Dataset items
==*==
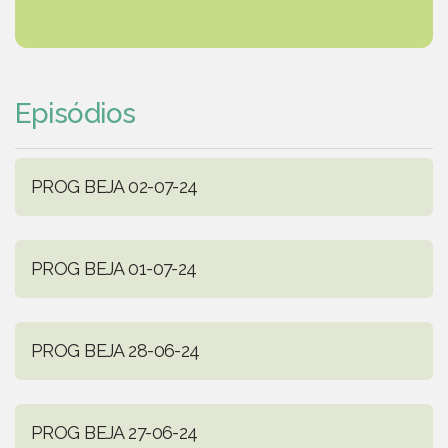
Episódios
PROG BEJA 02-07-24
PROG BEJA 01-07-24
PROG BEJA 28-06-24
PROG BEJA 27-06-24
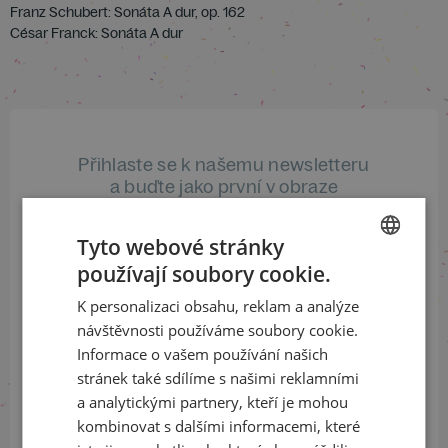
Franz Schubert: Sonáta A dur, op. 162
César Franck: Sonáta A dur
Přihlaste se k našemu newsletteru
a buďte jako první v obraze
ODEBÍRAT NEWSLETTER
Tyto webové stránky
používají soubory cookie.
CZECH
K personalizaci obsahu, reklam a analýze
ENGLISH
návštěvnosti používáme soubory cookie.
Sledujte nás na sociálních sítích
Informace o vašem používání našich
LinkedIn
flickr
stránek také sdílíme s našimi reklamními
a analytickými partnery, kteří je mohou
kombinovat s dalšími informacemi, které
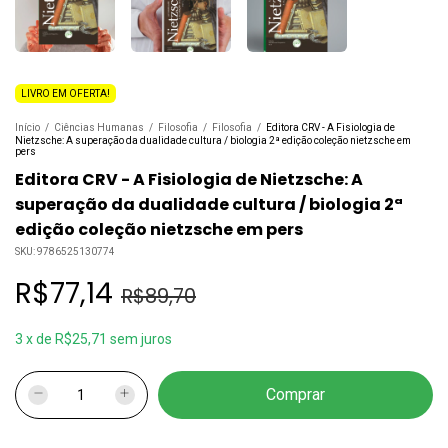
LIVRO EM OFERTA!
Início
/
Ciências Humanas
/
Filosofia
/
Filosofia
/
Editora CRV - A Fisiologia de
Nietzsche: A superação da dualidade cultura / biologia 2ª edição coleção nietzsche em
pers
Editora CRV - A Fisiologia de Nietzsche: A
superação da dualidade cultura / biologia 2ª
edição coleção nietzsche em pers
SKU:
9786525130774
R$77,14
R$89,70
3
x
de
R$25,71
sem juros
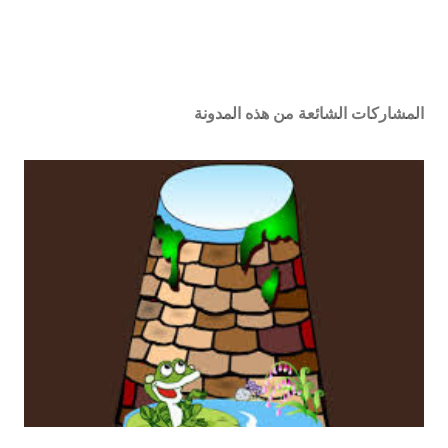
المشاركات الشائعة من هذه المدونة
==*==
YOUR ASSIGNMENT >> Once the pictures are set aside, what is needed is the lines from the line with "Přihlaste se k našemu newsletteru" through the end of the data, written out exactly and alone.

OUTPUT BELOW >>
Přihlaste se k našemu newsletteru
a buďte jako první v obraze
ODEBÍRAT NEWSLETTER
Tyto webové stránky
používají soubory cookie.
CZECH
K personalizaci obsahu, reklam a analýze
ENGLISH
návštěvnosti používáme soubory cookie.
Sledujte nás na sociálních sítích
Informace o vašem používání našich
LinkedIn
flickr
stránek také sdílíme s našimi reklamními
a analytickými partnery, kteří je mohou
kombinovat s dalšími informacemi, které
LIVRO EM OFERTA!
Início
/
Ciências Humanas
/
Filosofia
/
Filosofia
/
Editora CRV - A Fisiologia de
Nietzsche: A superação da dualidade cultura / biologia 2ª edição coleção nietzsche em
pers
Editora CRV - A Fisiologia de Nietzsche: A
superação da dualidade cultura / biologia 2ª
edição coleção nietzsche em pers
SKU:
9786525130774
R$77,14
R$89,70
3
x
de
R$25,71
sem juros
المشاركات الشائعة من هذه المدونة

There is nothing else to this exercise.